Hundreds of residential school survivors and their supporters gathered Wednesday in Alert Bay for the demolition of the decrepit, looming St. Michael’s Indian Residential School building.
“It was important for me to go because I wanted to see how I would feel,” Stanley Hunt said.
He recalled the day, Sept. 4, 1944, his father took him to the school. He was five years old.
“Because I was a little guy in awe of the building, I shared that in our language,” said the 77-year-old fisherman. One of the staff slapped him on the head and told him he couldn’t speak his language. This set the tone for 10 traumatic years at the school and 70 years of pain, Hunt said.
The residential school, off northern Vancouver Island, was operated by the Anglican Church from 1929 until it closed in 1974. Each year, hundreds of children were forced from their homes by a local Indian agent to attend the school. They were among more than 150,000 aboriginal children across Canada forced into government-funded and church-run schools from the 1800s to the 1990s. Although it was later used by the Namgis band, the building remained a symbol of its dark past and became too costly to maintain.
Before the demolition, a ceremony of prayers, songs and speeches honoured residential school survivors and those who have died. Participants were invited to release anger or pain by throwing stones at the brick building, which bore an apology sign from the Anglican Church.
Hunt said as he stood among the emotional crowd, he felt mostly numb.
“Put a college there. Train our young people in their own community. We’re going to need that,” Hunt said.
“I don’t want people to say sorry anymore. We need to move ahead for the next generations, help them to live better lives and be contributing humans.”
The demolition ceremony was followed by healing and celebration rituals and a gathering at Alert Bay’s big house with First Nations leaders, Anglican clergy and politicians. Survivors and their families travelled from across the Island and the mainland to attend. Others held ceremonies in their own communities.
Eric Joseph’s father “Wolkine” Patrick Arthur Joseph was forced to attend the residential school at age seven or eight.
“Prior to being taken, he was raised by his grandmother who was a medicine woman who lived entirely from the resources of our land and water,” said Joseph, who described his father’s rich early life, learning local languages, harvesting and hunting by canoe.
“When he was taken from this freedom, he vowed at his young age to never allow them to break or change who he was, and he would always resist,” said Joseph, a hereditary and former elected chief who now lives in Port Hardy.
He described his father being left out on a fire escape overnight or put in a chamber called the “monkey cage,” used to punish children.
“It’s unimaginable. … I have a daughter that age,” he said, choking up.
His father “often ran away evading police and police dogs and surviving in the woods on sap from trees and raiding turnips and potatoes from the farm fields at the school for weeks at a time.”
Later he became a skilled welder and helped raise a family of five, but he still struggled with the past. Before his death in 2009, he was awarded $200,000 in a reconciliation settlement for the abuse he suffered. Joseph said it gave his father some closure.

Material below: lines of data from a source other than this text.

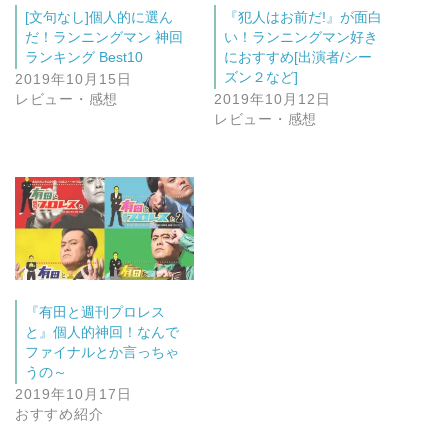
[文句なし]個人的に選ん
『犯人はお前だ!』が面白
だ！ランニングマン 神回
い！ランニングマン好き
ランキング Best10
におすすめ[出演者/シー
ズン２など]
2019年10月15日
レビュー・感想
2019年10月12日
レビュー・感想
『有田と週刊プロレス
と』個人的神回！なんで
ファイナルとか言っちゃ
うの～
2019年10月17日
おすすめ紹介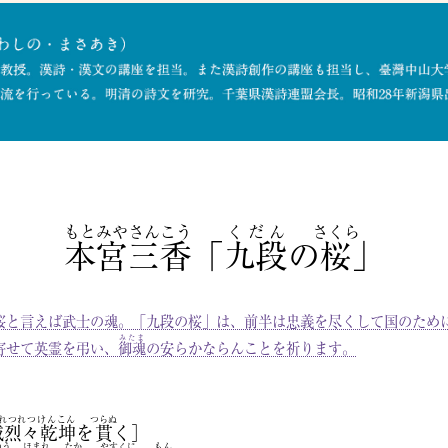
もとみやさんこう
くだん
さくら
本宮三香
「
九段
の
桜
」
と言えば武士の魂。「九段の桜」は、前半は忠義を尽くして国のため
みたま
寄せて英霊を弔い、
御魂
の安らかならんことを祈ります。
れつれつけんこん
つらぬ
誠烈々乾坤
を
貫
く］
ゆう
ほまれ
たか
やすくに
もん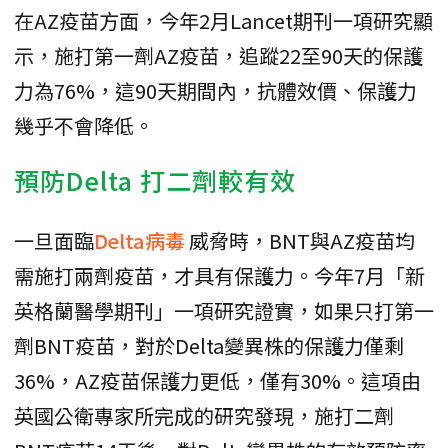
在AZ疫苗方面，今年2月Lancet期刊一項研究顯
示，施打第一劑AZ疫苗，追蹤22至90天的保護
力為76%，這90天期間內，抗體效價、保護力
幾乎不會降低。
預防Delta 打二劑較有效
一旦面臨
Delta病毒
威脅時，BNT與AZ疫苗均
需施打兩劑疫苗，才具有保護力。今年7月「新
英格蘭醫學期刊」一項研究證實，如果只打第一
劑BNT疫苗，對於Delta變異株的保護力僅剩
36%，AZ疫苗保護力更低，僅有30%。這項由
英國公衛專家所完成的研究發現，施打二劑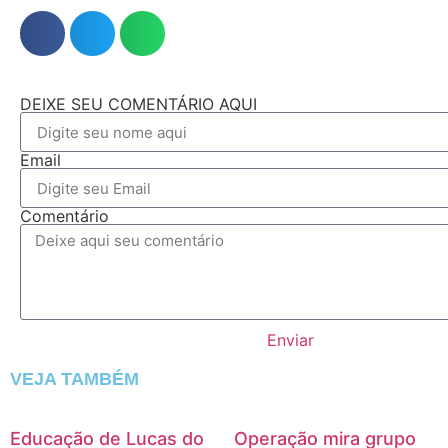
DEIXE SEU COMENTÁRIO AQUI
Email
Comentário
Enviar
VEJA TAMBÉM
Educação de Lucas do
Operação mira grupo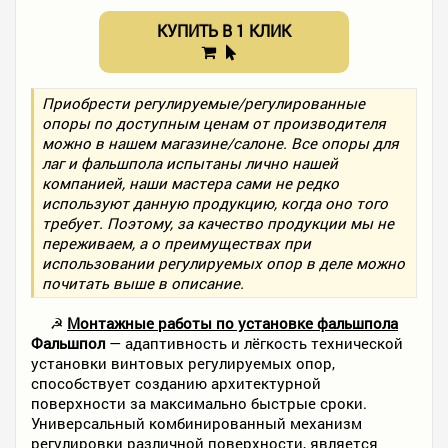
КУПИТЬ В 1 КЛИК
Приобрести регулируемые/регулированные
опоры по доступным ценам от производителя
можно в нашем магазине/салоне. Все опоры для
лаг и фальшпола испытаны лично нашей
компанией, наши мастера сами не редко
используют данную продукцию, когда оно того
требует. Поэтому, за качество продукции мы не
переживаем, а о преимуществах при
использовании регулируемых опор в деле можно
почитать выше в описание.
☭
Монтажные работы по установке фальшпола
Фальшпол
— адаптивность и лёгкость технической
установки винтовых регулируемых опор,
способствует созданию архитектурной
поверхности за максимально быстрые сроки.
Универсальный комбинированный механизм
регулировки различной поверхности, является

“It’s important for our kids to know the whole history. It needs to be recognized and brought into the schools, because there are still social issues that need to be resolved,” he said, noting many social systems and policies are still in place that prevent reconciliation and justice for aboriginal people.
A film crew attended the event for a documentary about Carey Newman’s Witness Blanket Project. The Victoria-based master carver collected stories and items from residential schools across Canada and wove them into an art installation that is on a seven-year national tour. The centrepiece of the blanket is a door from St. Michael’s Indian Residential School.